The addition is at lines #59-60 of the vis template script, for both PUMS and tract-level data.
There is an additional general review form for the thematic landing page on the website. The additional information is here. You do not need to do anything, as this has been created and saved in each thematic subfolder.
With the addition of this review file, there have been revisions to the:
- Planning Review section, as part of the Review Process and Webpage Development page
- Y drive and More Detailed Review Process sections, as part of the Planning Review Process page
There have been updates to the visualization functions (fixing the positions of elements in the charts, or z-index). As a result, any .html outputs that have been created before today will need to be re-created. This will require re-knitting the vis script (to HTML) and then re-running the chunks at the bottom of ths script that transfers the locations of the files. This change is explained in more detail here in the Review Process and Webpage Development instructions. If you are encountering issues, review this.

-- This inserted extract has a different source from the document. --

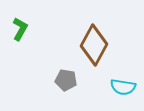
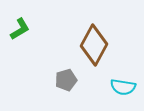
green L-shape: rotated 30 degrees clockwise
gray pentagon: rotated 25 degrees counterclockwise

An addition to the Data Generation and Visualization page, 1. Set up the network folders and subfolders (file explorer):
"In addition to creating the subfolders, you will also need to include the form that the planning reviewer will use to review the draft webpage (much later in the process). The easiest way to do this is to copy the X##-webpage-review.docx file in the 'Y:\Equity Indicators\tracker-webpage-content' folder and paste it into your indicator folder. Rename the file to reflect the correct alpha-numeric code for your theme and indicator. In the document, you can fill in the theme, indicator, and analyst information at the top of the form."
This edit ensures that the form for the planning reviewer will be ready for their step in the process.
After doing the first review round with Brian, I’m editing a few things in the templates that you should edit in your scripts. If you need a reference, these changes will be in the template scripts on GitHub (both pums/ospi and tract versions):
-
Add source information under the map – the basic structure of this is data source, year, data type [example: U.S. Census Bureau, American Community Survey (ACS) 2021 5-Year Public Use Microdata Sample (PUMS)] – you are combining the data (from ACS or wherever) with the shapefile so there will be two sources to list:
a. vis-pums-template (line 262) – EXAMPLE: Sources: U.S. Census Bureau, American Community Survey (ACS) 2021 5-Year Estimates; U.S. Census Bureau, Geography Division 2020 TIGER/Line Shapefiles
b. vis-tract-template (line 266) – EXAMPLE: Sources: U.S. Environmental Protection Agency (EPA) 2021 Toxic Release Inventory (TRI) Program; U.S. Census Bureau, Geography Division 2020 TIGER/Line Shapefiles
-
Adjust the ‘People with Limited English Proficiency to ‘Household with Limited English Proficiency’
a. data-gen-pums-template (line 258 and 279) – “People with Limited English Proficiency” should be changed to “Households with Limited English Proficiency”
b. data-gen-tract-template (line 961 and 972) – “People with Limited English Proficiency” should be changed to “Households with Limited English Proficiency”
-
A note on numbers/rounding:
a. if you’re using % - round to the nearest ‘whole’ percent (30% instead of 30.4%) - no decimals (this has been changed in the vis-template)
b. if you’re using $ - round to the nearest hundred ($106,700 instead of $106,748)
Other notes:
- The weird line issue I was encountering has mostly been resolved, but needs to be fixed in the code – this is more relevant for the pums data because of the missing pums disability data in 2011 – I am working with Michael to create a solution, so you may get another update email for the data-gen-pums script
- I’ve added some notes about incorporating edits from the review into the vis script (GitHub wiki), if it’s needed (if the visuals need to be changed). This is probably not as relevant yet as your outputs haven’t been reviewed, but will be useful in the future once the review process picks up.